November 16, 2017
Foggy Heidelberg in a few hours.
Just a 30-minute drive from the German city of Mannheim is the picture-postcard town of Heidelberg. If ever you’re in the vicinity and have some time to spare – a day or even just half of one should be spent here.
As our hosts informed us, because of religious… differences down the centuries, the town constantly toed and froed between being a Catholic town and a Protestant one. And almost every time it did they built a new church to celebrate. As a result, today, the town is dotted with several different impressive churches of both forms of Christianity, this being one of them:
Another thing that fairly amazed me was the number of Korean restaurants here – plus Korean tourists. Not Japanese, not Chinese, not… Brazilian. Korean! I wonder why? Is it that southern Germany is promoted heavily in Korea as a tourist destination? Why here? Why not other nice Euro-places?
Bridge and kunst…
Bridge:
Kunst:
As you can see, the weather was far from ideal. At first it didn’t really spoil our impressions while just walking about the town. It did put rather a dampener on things later on…
While strolling about the town, the only thing the weather did spoil was some of the views – for example of that half-ruined, half-rebuilt castle up there:
It didn’t even enter our minds climbing up to the castle. Since we had just a matter of hours here we kept the afternoon’s tourism minimalist: strolling, admiring, snapping, more strolling. No, we leave climbing feats to places like the Alps, Tian Shan, Kamchatka and the like. Accordingly, here, this is how we got up the hill:
And up we funiculared – through the clouds…

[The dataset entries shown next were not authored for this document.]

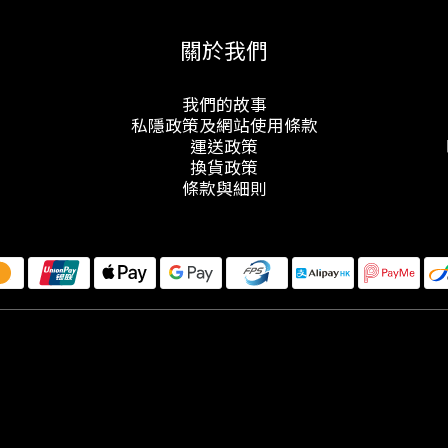
關於我們
我們的故事
私隱政策及網站使用條款
運送政策
換貨政策
條款與細則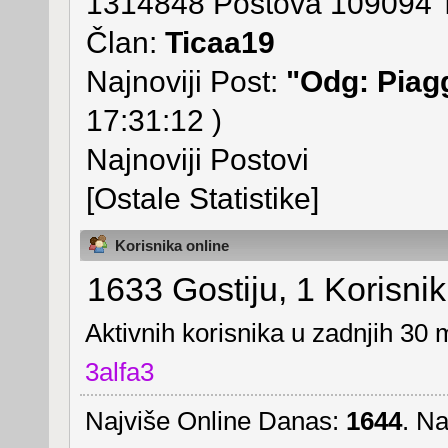
1314848 Postova 109094 T
Član:
Ticaa19
Najnoviji Post:
"
Odg: Piagg
17:31:12 )
Najnoviji Postovi
[Ostale Statistike]
Korisnika online
1633 Gostiju, 1 Korisnik
Aktivnih korisnika u zadnjih 30 
3alfa3
Najviše Online Danas:
1644
. Na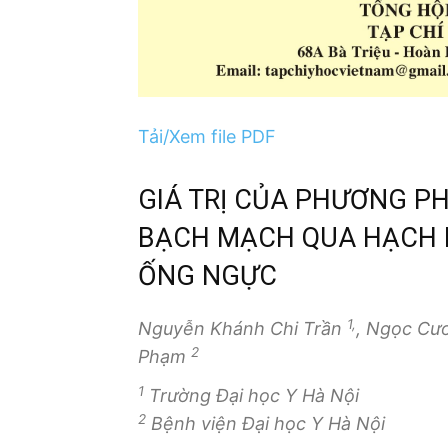
Tải/Xem file PDF
GIÁ TRỊ CỦA PHƯƠNG P
BẠCH MẠCH QUA HẠCH 
ỐNG NGỰC
1,
Nguyễn Khánh Chi Trần
, Ngọc C
2
Phạm
1
Trường Đại học Y Hà Nội
2
Bệnh viện Đại học Y Hà Nội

…Got to the top and saw… nothing. Just fog. Great. So back down we funiculared :).
The red brick castle is the main course dish on Heidelberg’s tourist-attraction menu. Its original structure dates back to earlier than 1214! Since then it sure has been in the wars – literally and figuratively – being damaged, repaired, expanded, and damaged again several times over.
Alas, we didn’t have long here, only skirting the grounds in a quick march. So I’ll have to come back to check it out properly, and that will have to include the Heidelberg Tun – a HUGE vat, which holds more than 2000 liters of wine!

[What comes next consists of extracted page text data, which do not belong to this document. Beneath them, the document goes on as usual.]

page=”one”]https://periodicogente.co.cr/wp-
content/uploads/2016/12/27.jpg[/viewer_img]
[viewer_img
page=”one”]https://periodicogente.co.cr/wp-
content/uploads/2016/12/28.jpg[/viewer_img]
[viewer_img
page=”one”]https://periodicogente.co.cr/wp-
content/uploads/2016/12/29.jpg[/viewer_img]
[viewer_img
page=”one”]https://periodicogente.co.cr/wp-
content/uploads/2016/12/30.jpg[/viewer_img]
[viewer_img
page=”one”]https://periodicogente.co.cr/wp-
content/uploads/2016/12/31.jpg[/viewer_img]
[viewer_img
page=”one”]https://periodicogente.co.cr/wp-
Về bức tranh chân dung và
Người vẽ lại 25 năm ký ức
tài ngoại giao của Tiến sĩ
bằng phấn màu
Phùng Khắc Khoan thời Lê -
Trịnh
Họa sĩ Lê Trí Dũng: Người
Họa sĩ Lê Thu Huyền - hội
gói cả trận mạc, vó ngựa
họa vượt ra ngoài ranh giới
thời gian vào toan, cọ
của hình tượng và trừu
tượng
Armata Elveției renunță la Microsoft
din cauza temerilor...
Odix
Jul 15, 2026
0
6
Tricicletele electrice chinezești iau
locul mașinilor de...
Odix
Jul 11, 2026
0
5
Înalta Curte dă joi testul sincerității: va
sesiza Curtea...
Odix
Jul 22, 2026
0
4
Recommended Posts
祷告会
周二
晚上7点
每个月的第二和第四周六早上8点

On the way back down in the cable car I noticed this junction on the tracks:
It doesn’t move, it just maneuvers the funicular to the right every time going down – and to the left going up. And here are their wheels:
That’s all for today folks tourism wise. Now a bit about work.

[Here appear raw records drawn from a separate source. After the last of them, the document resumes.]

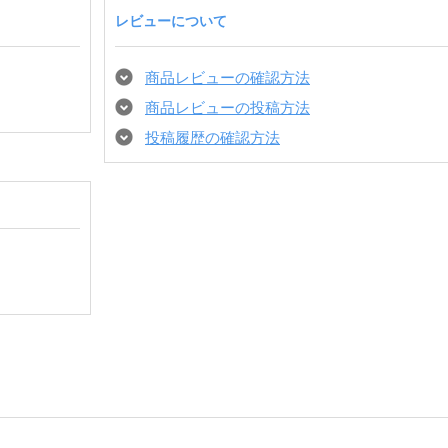
レビューについて
商品レビューの確認方法
商品レビューの投稿方法
投稿履歴の確認方法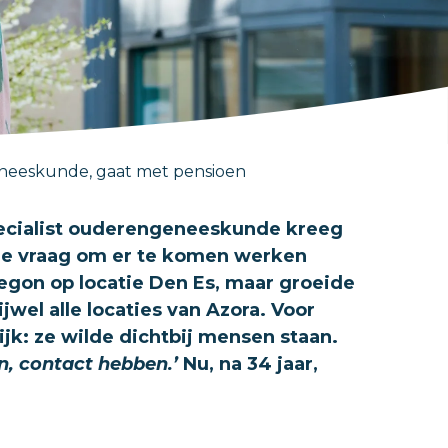
eneeskunde, gaat met pensioen
specialist ouderengeneeskunde kreeg
 De vraag om er te komen werken
egon op locatie Den Es, maar groeide
ijwel alle locaties van Azora. Voor
ijk: ze wilde dichtbij mensen staan.
an, contact hebben.’
Nu, na 34 jaar,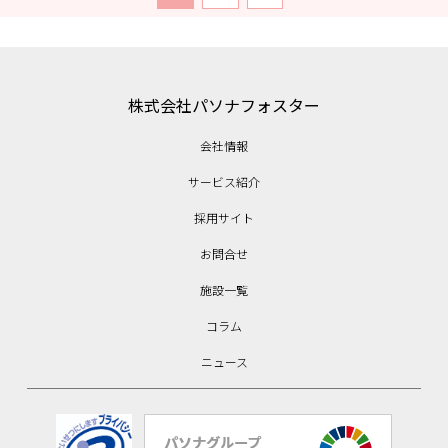
株式会社パソナフォスター
会社情報
サービス紹介
採用サイト
お問合せ
施設一覧
コラム
ニュース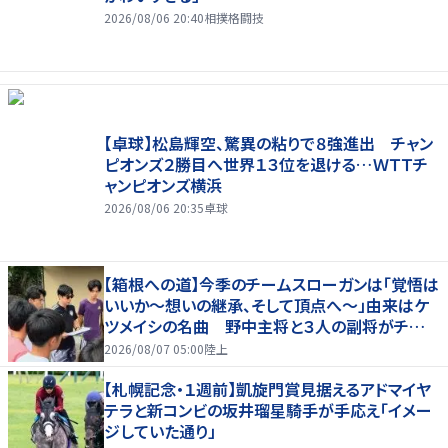
2026/08/06 20:40
相撲格闘技
【卓球】松島輝空、驚異の粘りで８強進出 チャン
ピオンズ２勝目へ世界１３位を退ける…ＷＴＴチ
ャンピオンズ横浜
2026/08/06 20:35
卓球
【箱根への道】今季のチームスローガンは「覚悟は
いいか～想いの継承、そして頂点へ～」由来はケ
ツメイシの名曲 野中主将と３人の副将がチーム
を引っ張る…夏合宿特集第１弾、国学院大
2026/08/07 05:00
陸上
【札幌記念・１週前】凱旋門賞見据えるアドマイヤ
テラと新コンビの坂井瑠星騎手が手応え「イメー
ジしていた通り」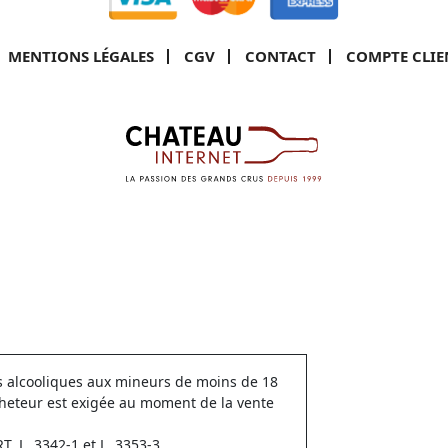
MENTIONS LÉGALES
CGV
CONTACT
COMPTE CLIE
ns alcooliques aux mineurs de moins de 18
cheteur est exigée au moment de la vente
 L. 3342-1 et L. 3353-3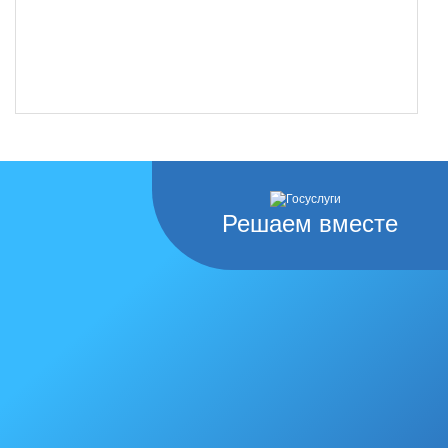
Решаем вместе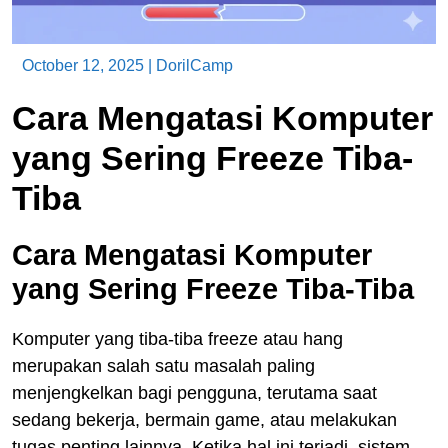
October 12, 2025
|
DorilCamp
Cara Mengatasi Komputer
yang Sering Freeze Tiba-
Tiba
Cara Mengatasi Komputer
yang Sering Freeze Tiba-Tiba
Komputer yang tiba-tiba freeze atau hang
merupakan salah satu masalah paling
menjengkelkan bagi pengguna, terutama saat
sedang bekerja, bermain game, atau melakukan
tugas penting lainnya. Ketika hal ini terjadi, sistem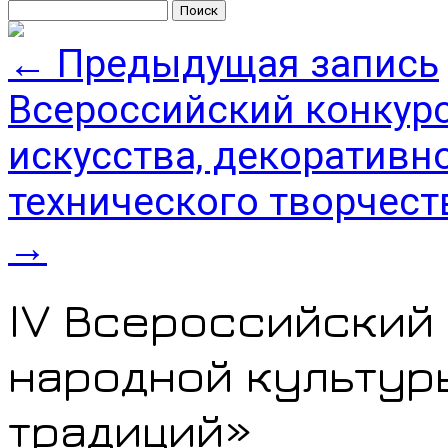
Найти:
←
Предыдущая запись
Всероссийский конкур
искусства, декоративн
технического творчест
→
IV Всероссийский
народной культур
традиций»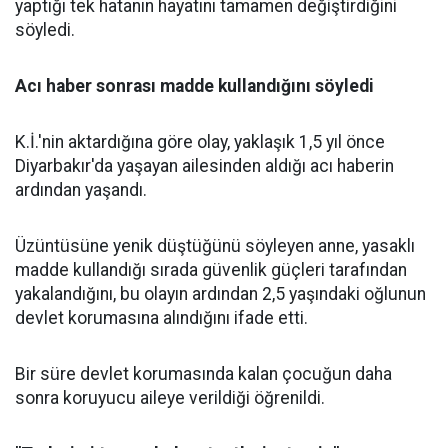
yaptığı tek hatanın hayatını tamamen değiştirdiğini
söyledi.
Acı haber sonrası madde kullandığını söyledi
K.İ.'nin aktardığına göre olay, yaklaşık 1,5 yıl önce
Diyarbakır'da yaşayan ailesinden aldığı acı haberin
ardından yaşandı.
Üzüntüsüne yenik düştüğünü söyleyen anne, yasaklı
madde kullandığı sırada güvenlik güçleri tarafından
yakalandığını, bu olayın ardından 2,5 yaşındaki oğlunun
devlet korumasına alındığını ifade etti.
Bir süre devlet korumasında kalan çocuğun daha
sonra koruyucu aileye verildiği öğrenildi.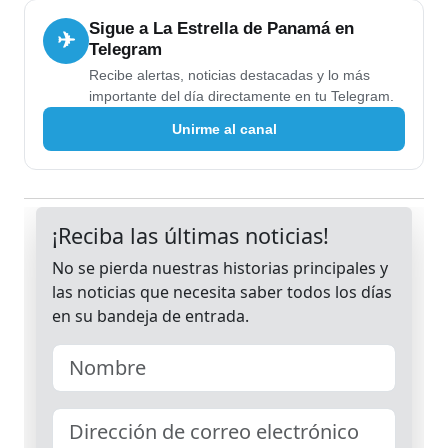
Sigue a La Estrella de Panamá en
✈
Telegram
Recibe alertas, noticias destacadas y lo más
importante del día directamente en tu Telegram.
Unirme al canal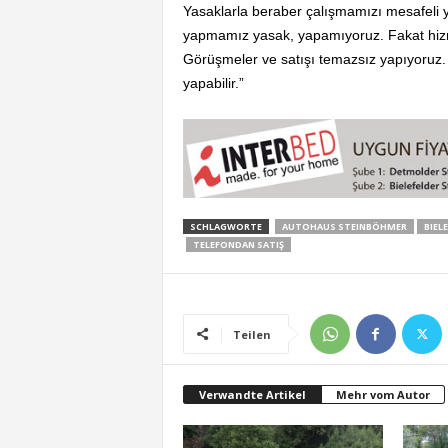
Yasaklarla beraber çalışmamızı mesafeli 
yapmamız yasak, yapamıyoruz. Fakat hizmet
Görüşmeler ve satışı temazsız yapıyoruz. 
yapabilir.”
SCHLAGWORTE
AUTOHAUS STEINBÖHMER
BIEL
TELEFONDAN SATIŞ
Teilen
Verwandte Artikel
Mehr vom Autor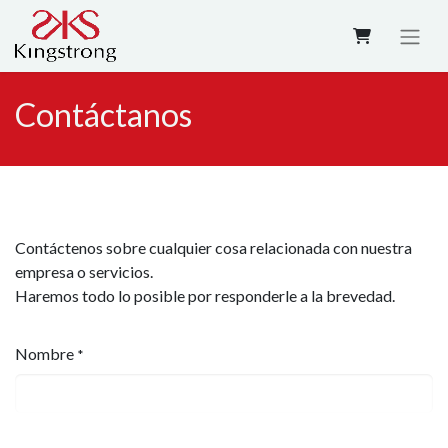
Contáctanos
Contáctenos sobre cualquier cosa relacionada con nuestra
empresa o servicios.
Haremos todo lo posible por responderle a la brevedad.
Nombre
*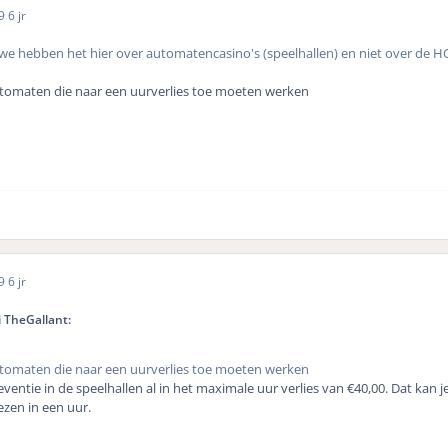
19
6 jr
we hebben het hier over automatencasino's (speelhallen) en niet over de H
tomaten die naar een uurverlies toe moeten werken
19
6 jr
 TheGallant:
tomaten die naar een uurverlies toe moeten werken
reventie in de speelhallen al in het maximale uur verlies van €40,00. Dat kan 
ezen in een uur.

It was here where I gave for the second time in my life a speech in a sports arena. The first time I’ll never forget: it was in Beijing – in an Olympic stadium holding some 70,000 spectators. I had to get to the center of the field in the stadium and say something like: “Thank you everybody for coming! It’s going to get better!”
This time things were simpler. It was at the SAP Arena in Mannheim for an IT conference with a cybersecurity focus.
On the wall in the bar of our hotel:
These photos on the wall got me thinking: many great, successful and famous star-musicians – if not most of them – started out playing small gigs at venues like this. And most musicians never get further than playing such places. It’s only a minority that become star performers. But without that basis of workaday musicians doing it for the love of music, there’d be zero star performers. Kind of paradoxical/strange. It is often luck that sees musicians make it to the big time. But, then again, if there’s true talent – I think there’s just no holding it back, so long as the one with the talent doesn’t fall by the wayside with various… temptations and distractions. It’s always been that way, and it’s still that way today in the digital age with digital music and now digital DJs. But I digress…).
Auf wiedersehen!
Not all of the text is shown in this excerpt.